I ordered the dieselgeek "Cable Saver" kit, which includes 3 bushings for the cable ends, only 2 of which you need. 

However I've ran into a weird situation which I can't find an answer for online or anywhere on DG's website. My Front to Back cable has a plastic end, not a metal ring end. Therefore the front to back "circlip" bushing does not fit into the cable end... 

Here is their "Front to Back" circlip style bushing. Notice the Ring style cable end. 

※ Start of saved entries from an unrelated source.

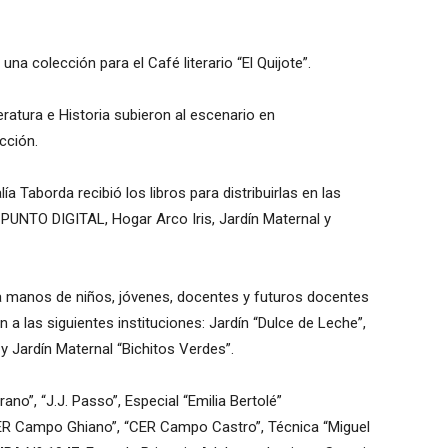
una colección para el Café literario “El Quijote”.
atura e Historia subieron al escenario en
cción.
a Taborda recibió los libros para distribuirlas en las
-PUNTO DIGITAL, Hogar Arco Iris, Jardín Maternal y
 a manos de niños, jóvenes, docentes y futuros docentes
ron a las siguientes instituciones: Jardín “Dulce de Leche”,
y Jardín Maternal “Bichitos Verdes”.
ano”, “J.J. Passo”, Especial “Emilia Bertolé”
CER Campo Ghiano”, “CER Campo Castro”, Técnica “Miguel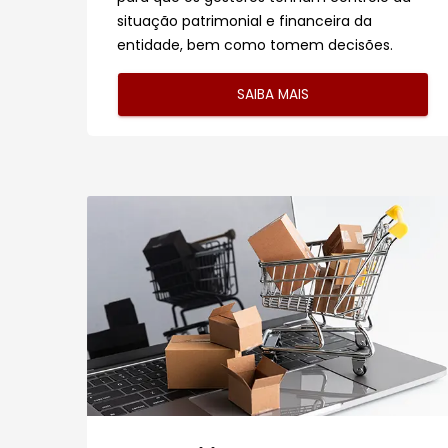
situação patrimonial e financeira da
entidade, bem como tomem decisões.
SAIBA MAIS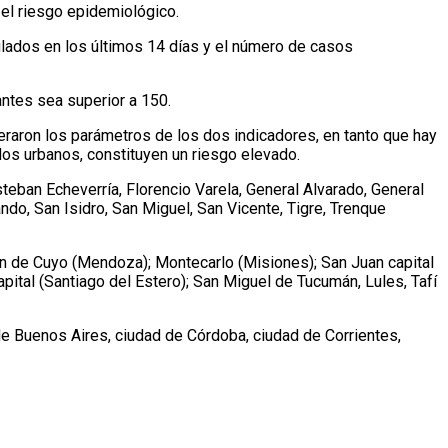
el riesgo epidemiológico.
lados en los últimos 14 días y el número de casos
ntes sea superior a 150.
aron los parámetros de los dos indicadores, en tanto que hay
os urbanos, constituyen un riesgo elevado.
eban Echeverría, Florencio Varela, General Alvarado, General
ndo, San Isidro, San Miguel, San Vicente, Tigre, Trenque
uján de Cuyo (Mendoza); Montecarlo (Misiones); San Juan capital
pital (Santiago del Estero); San Miguel de Tucumán, Lules, Tafí
de Buenos Aires, ciudad de Córdoba, ciudad de Corrientes,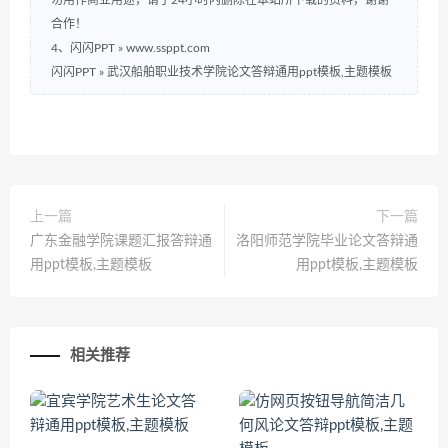
勿用作商业用途，请于24小时内删除在本站所下载的资料，谢谢
合作！
4、闪闪PPT » www.ssppt.com
闪闪PPT
»
武汉船舶职业技术学院论文答辩通用ppt模板,主题模板
上一篇
下一篇
广东金融学院课题汇报答辩通
洛阳师范学院毕业论文答辩通
用ppt模板,主题模板
用ppt模板,主题模板
相关推荐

And here is what is on, at least my specific TT (01 225), car:








https://www.ecstuning.com/b-genuine-volkswagen-audi-parts/selector-cable/1j0711266f/


Am I missing something here. Should this bushing still fit this different style end? I can't seem to generate enough force to squeeze it on then if that's the case :screwy:


----------



## Gonzalo1495 (Feb 2, 2015)

Anyone??


----------



## Marcus_Aurelius (Mar 1, 2012)

They're the same as the later metal ends, and the DG bushing should fit. It takes some force to squeeze in so yoh might wreta bit if doing whith the tower in the car (some lube helps). You mentioned 3 bushings, have you made sure they didn't send you the wrong kit? We're only supposed to have two on our cars.


----------



## Gonzalo1495 (Feb 2, 2015)

Marcus_Aurelius said:


> They're the same as the later metal ends, and the DG bushing should fit. It takes some force to squeeze in so yoh might wreta bit if doing whith the tower in the car (some lube helps). You mentioned 3 bushings, have you made sure they didn't send you the wrong kit? We're only supposed to have two on our cars.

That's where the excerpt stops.